Report Title:

Taxi Companies; Wheelchair Accessible Vehicles

 

Description:

Empowers each county to regulate the acquisition by taxi companies of wheelchair accessible vehicles so that individuals with disabilities in each county may have access to wheelchair accessible taxis or other vehicles.

 

HOUSE OF REPRESENTATIVES

H.B. NO.

822

TWENTY-FIRST LEGISLATURE, 2001

 

STATE OF HAWAII

 


 

A BILL FOR AN ACT

 

relating to public passenger vehicle regulation.

 

BE IT ENACTED BY THE LEGISLATURE OF THE STATE OF HAWAII:

SECTION 1. The legislature finds that the United States Department of Transportation, in title 49 Code of Federal Regulations section 37.29, governing private entities providing taxi services, does not require taxi companies to buy or lease taxi "automobiles" that are accessible to wheelchairs. It does require that when a taxi company buys or leases a vehicle other than an automobile, such as a passenger van, the van is required to be wheelchair accessible. However, the regulations specifically provide that taxi companies are not required to buy passenger vans in order to have a number of wheelchair accessible vehicles in its fleet.

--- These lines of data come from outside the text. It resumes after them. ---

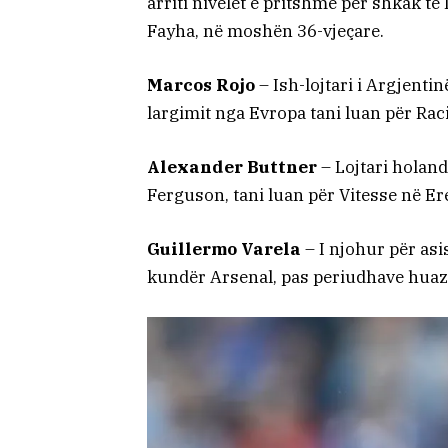
arriti nivelet e pritshme për shkak t
Fayha, në moshën 36-vjeçare.
Marcos Rojo
– Ish-lojtari i Argjentin
largimit nga Evropa tani luan për Rac
Alexander Buttner
– Lojtari holand
Ferguson, tani luan për Vitesse në Ere
Guillermo Varela
– I njohur për asi
kundër Arsenal, pas periudhave huazi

The Department of Transportation noted a comment from a disability group to the effect that a taxi company is not accessible when viewed in its entirety if it does not have access to accessible vehicles, and thus taxi companies should be made to acquire accessible vehicles. In explaining its decision, the Department of Transportation recognized that the availability of accessible taxi service is important to individuals with disabilities, and believed that as a matter of policy, greater accessibility of taxi fleets should be encouraged, that it believed that to impose such a requirement based only on a general concept of "accessible in its entirety" would be inappropriate.

However, it is clearly in the interest of the State that more wheelchair accessible vehicles are made available to individuals with disabilities in Hawaii. The purpose of this Act is to require that taxi companies implement a program to acquire wheelchair accessible vehicles.

SECTION 2. Section 46-16.5, Hawaii Revised Statutes, is amended to read as follows:

"§46-16.5 Public passenger vehicle regulation. (a) The legislature finds and declares the following:

(1) The orderly regulation of vehicular traffic on the streets and highways of Hawaii is essential to the welfare of the State and its people;

(2) Privately-operated public passenger vehicle service provides vital transportation links within the State. Public passenger vehicle service operated in the counties enables the State to provide the benefits of privately-operated, demand-responsive transportation services to its people and to persons who travel to the State for business or tourist purposes;

(3) The economic viability and stability of privately-operated public passenger vehicle service is consequently a matter of statewide importance;

(4) The policy of the State is to promote safe and reliable privately-operated public passenger vehicle service to provide the benefits of that service. In furtherance of this policy, the legislature recognizes and affirms that the regulation of privately-operated public passenger vehicle service is an essential governmental function;

(5) The policy of the State is to require that counties regulate privately-operated public passenger vehicle service and not subject a county or its officers to liability under the federal antitrust laws;

(6) The policy of the State is to further promote privately-operated public passenger vehicle service, including but not limited to, the picking up and discharge of passengers from various unrelated locations by taxicabs; and

(7) The policy of the State is to further promote privately-operated public passenger vehicle service by requiring jitney services not regulated by the counties to be under the jurisdiction of the public utilities commission. For the purposes of this paragraph, "jitney services" means public transportation services utilizing motor vehicles that have seating accommodations for six to twenty-five passengers, operate along specific routes during defined service hours, and levy a flat fare schedule.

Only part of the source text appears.